Бобби достал из кармана очки-половинки и надел их.

— Ага, вот оно, — сказал он, глядя на меня поверх этих очков. — Я позвонил одному из моих самых блестящих аспирантов, который теперь работает клерком в палате общин. Он немного покопался и выкопал человека, который носит титул барона Мэнсфилда из Хэмптон-Клива, а фамилию — Ромер. Может, это тот, кого ты ищешь? — Он отчетливо прочел: «Мэнсфилд, барон, получил титул в тысяча девятьсот пятьдесят третьем году (пожизненный пэр); Л. М. Ромер, председатель совета директоров „Ромер, Рэдклифф Лимитед“» — ага, издательство, это уже кое-что — «с тысяча девятьсот сорок шестого по настоящее время». Боюсь, это все, что мы имеем. Кажется, он ведет очень умеренный образ жизни.

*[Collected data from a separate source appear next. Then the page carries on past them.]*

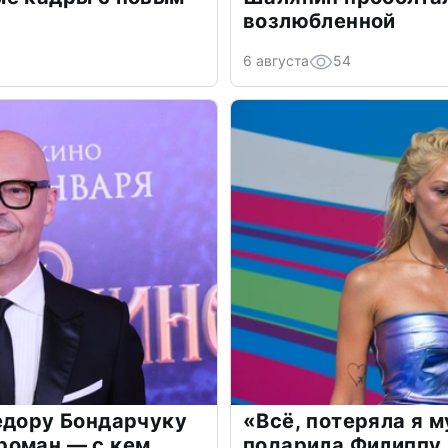
возлюбленной
6 августа
54
едору Бондарчуку
«Всё, потеряла я 
роман — с кем
подарила Филиппу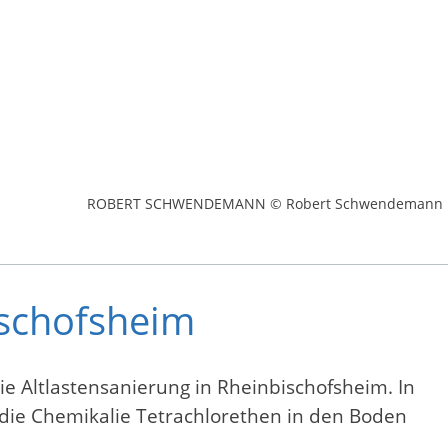
ROBERT SCHWENDEMANN © Robert Schwendemann
ischofsheim
e Altlastensanierung in Rheinbischofsheim. In
die Chemikalie Tetrachlorethen in den Boden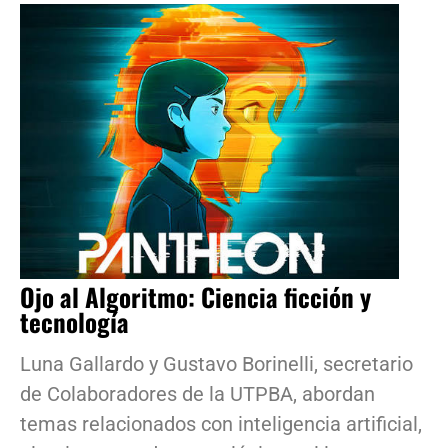
Ojo al Algoritmo: Ciencia ficción y
tecnología
Luna Gallardo y Gustavo Borinelli, secretario
de Colaboradores de la UTPBA, abordan
temas relacionados con inteligencia artificial,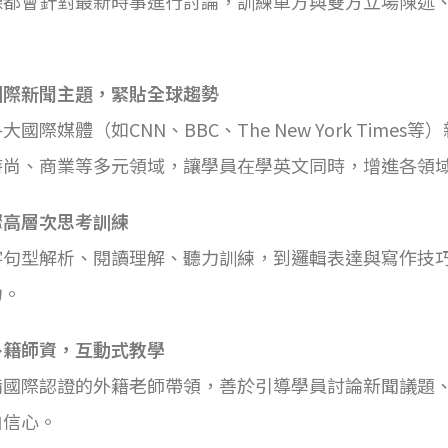
課都會針對最新時事進行討論，訓練單方與雙方立場陳述
國際新聞主題，緊貼全球趨勢
大國際媒體（如CNN、BBC、The New York Tim
時尚、商業等多元領域，讓學員在學英文同時，增進各領
驟高層次思考訓練
字句型解析、閱讀理解、聽力訓練，到邏輯表達與寫作技
力。
外籍師資，互動式教學
備國際認證的外籍老師帶領，善於引導學員討論新聞議題
自信心。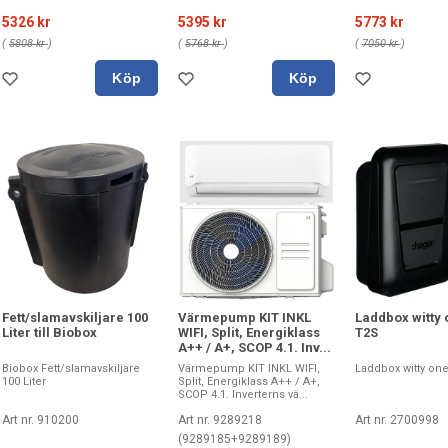
5326 kr
5395 kr
5773 kr
(
5808 kr
)
(
5768 kr
)
(
7050 kr
)
Köp
Köp
Fett/slamavskiljare 100
Värmepump KIT INKL
Laddbox witty
Liter till Biobox
WIFI, Split, Energiklass
T2S
A++ / A+, SCOP 4.1. Inv...
Biobox Fett/slamavskiljare
Värmepump KIT INKL WIFI,
Laddbox witty on
100 Liter
Split, Energiklass A++ / A+,
SCOP 4.1. Inverterns vä...
Art nr. 910200
Art nr. 9289218
Art nr. 2700998
(9289185+9289189)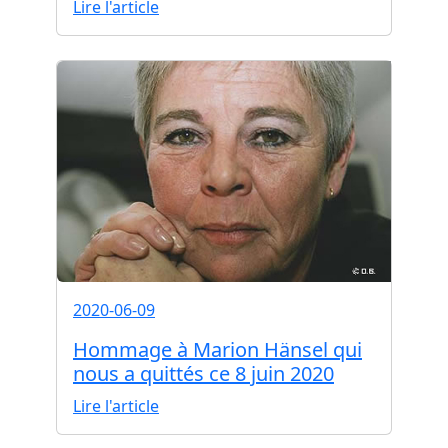
Lire l'article
2020-06-09
Hommage à Marion Hänsel qui
nous a quittés ce 8 juin 2020
Lire l'article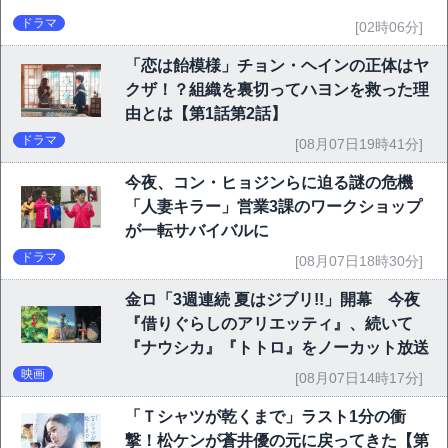
ドラマ
[02時06分]
「恋は飴模様」チョン・ヘインの正体はヤ
クザ！？組織を裏切ってハヨンを救った理
由とは【第1話第2話】
ドラマ
[08月07日19時41分]
今夜、コン・ヒョジンらに迫る謎の危機
「人妻キラー」営業3課のワークショップ
が一転サバイバルに
ドラマ
[08月07日18時30分]
金ロ「3週連続 夏はジブリ!!」開幕 今夜
『借りぐらしのアリエッティ』、続いて
『ナウシカ』『トトロ』をノーカット放送
映画
[08月07日14時17分]
「Ｔシャツが乾くまで」ラスト1分の衝
撃！松ケンが蒼井優の元に戻ってきた【第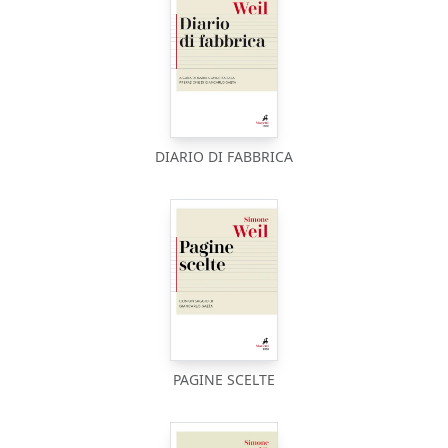
DIARIO DI FABBRICA
PAGINE SCELTE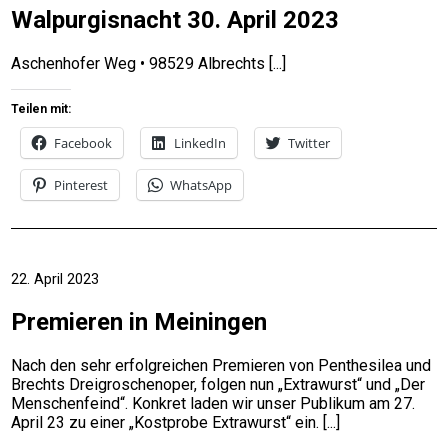
Walpurgisnacht 30. April 2023
Aschenhofer Weg • 98529 Albrechts
Teilen mit:
Facebook
LinkedIn
Twitter
Pinterest
WhatsApp
22. April 2023
Premieren in Meiningen
Nach den sehr erfolgreichen Premieren von Penthesilea und
Brechts Dreigroschenoper, folgen nun „Extrawurst“ und „Der
Menschenfeind“. Konkret laden wir unser Publikum am 27.
April 23 zu einer „Kostprobe Extrawurst“ ein.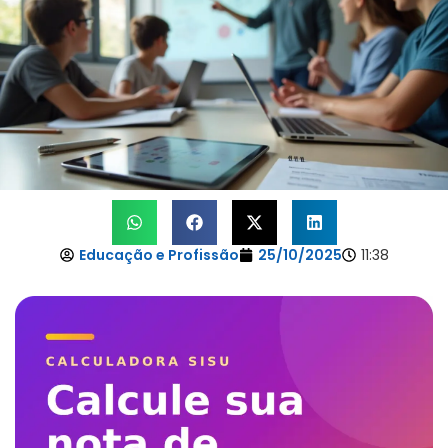
Educação e Profissão
25/10/2025
11:38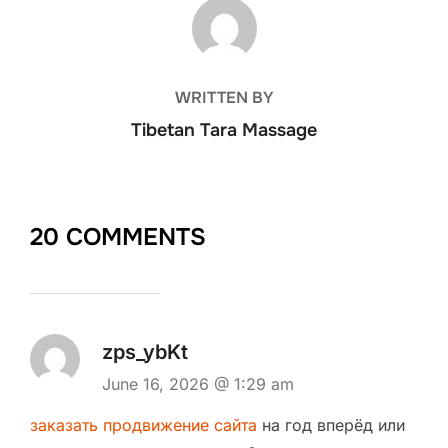
POST AUTHOR
WRITTEN BY
Tibetan Tara Massage
20 COMMENTS
zps_ybKt
June 16, 2026 @ 1:29 am
заказать продвижение сайта
на год вперёд или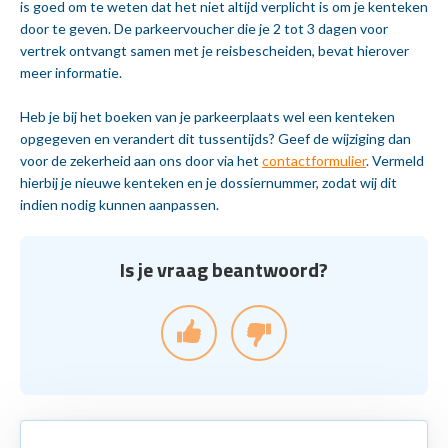
is goed om te weten dat het niet altijd verplicht is om je kenteken
door te geven. De parkeervoucher die je 2 tot 3 dagen voor
vertrek ontvangt samen met je reisbescheiden, bevat hierover
meer informatie.
Heb je bij het boeken van je parkeerplaats wel een kenteken
opgegeven en verandert dit tussentijds? Geef de wijziging dan
voor de zekerheid aan ons door via het
contactformulier
. Vermeld
hierbij je nieuwe kenteken en je dossiernummer, zodat wij dit
indien nodig kunnen aanpassen.
Is je vraag beantwoord?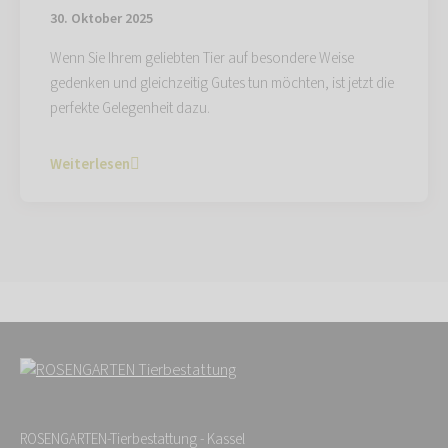
30. Oktober 2025
Wenn Sie Ihrem geliebten Tier auf besondere Weise
gedenken und gleichzeitig Gutes tun möchten, ist jetzt die
perfekte Gelegenheit dazu.
Weiterlesen
ROSENGARTEN-Tierbestattung - Kassel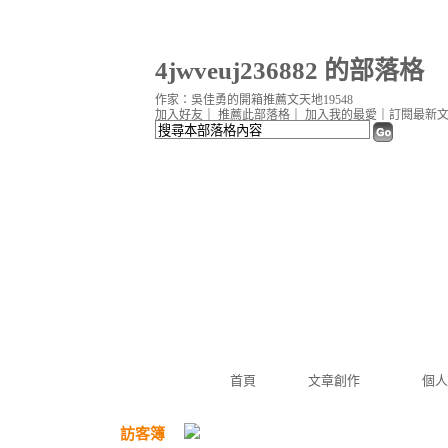
4jwveuj236882 的部落格
作家：吳佳勇的開箱推薦文天地19548
加入好友
｜
推薦此部落格
｜
加入我的最愛
｜
訂閱最新
首頁
文章創作
個人
訪客簿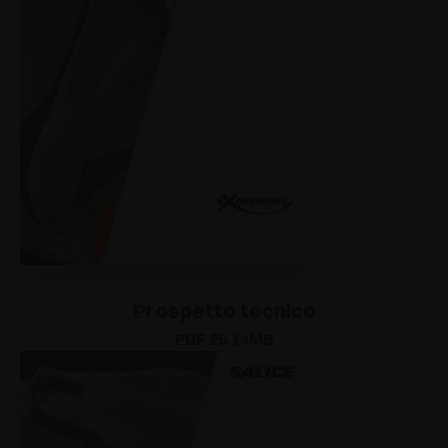
Prospetto tecnico
PDF 26.14MB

— Возможно. В любом случае, я его проверю. Спасибо большое.

Бобби проницательно посмотрел на меня и спросил:

— Ну, а теперь скажи мне: почему тебя так заинтересовал барон Мэнсфилд из Хэмптон-Клива?

— Ну, просто мама мне много про него рассказывала.


В «Терф таверн» мать сказала мне две вещи: во-первых, она была уверена в том, что Ромер жив, а во-вторых, ему был пожалован какой-то дворянский титул.

— Рыцарь, лорд или что-то в этом роде. Я уверена, что читала об этом. Но, обрати внимание, это было очень давно.

Мы вышли из паба и пошли в направлении Кебл-колледж, где мама оставила свою машину.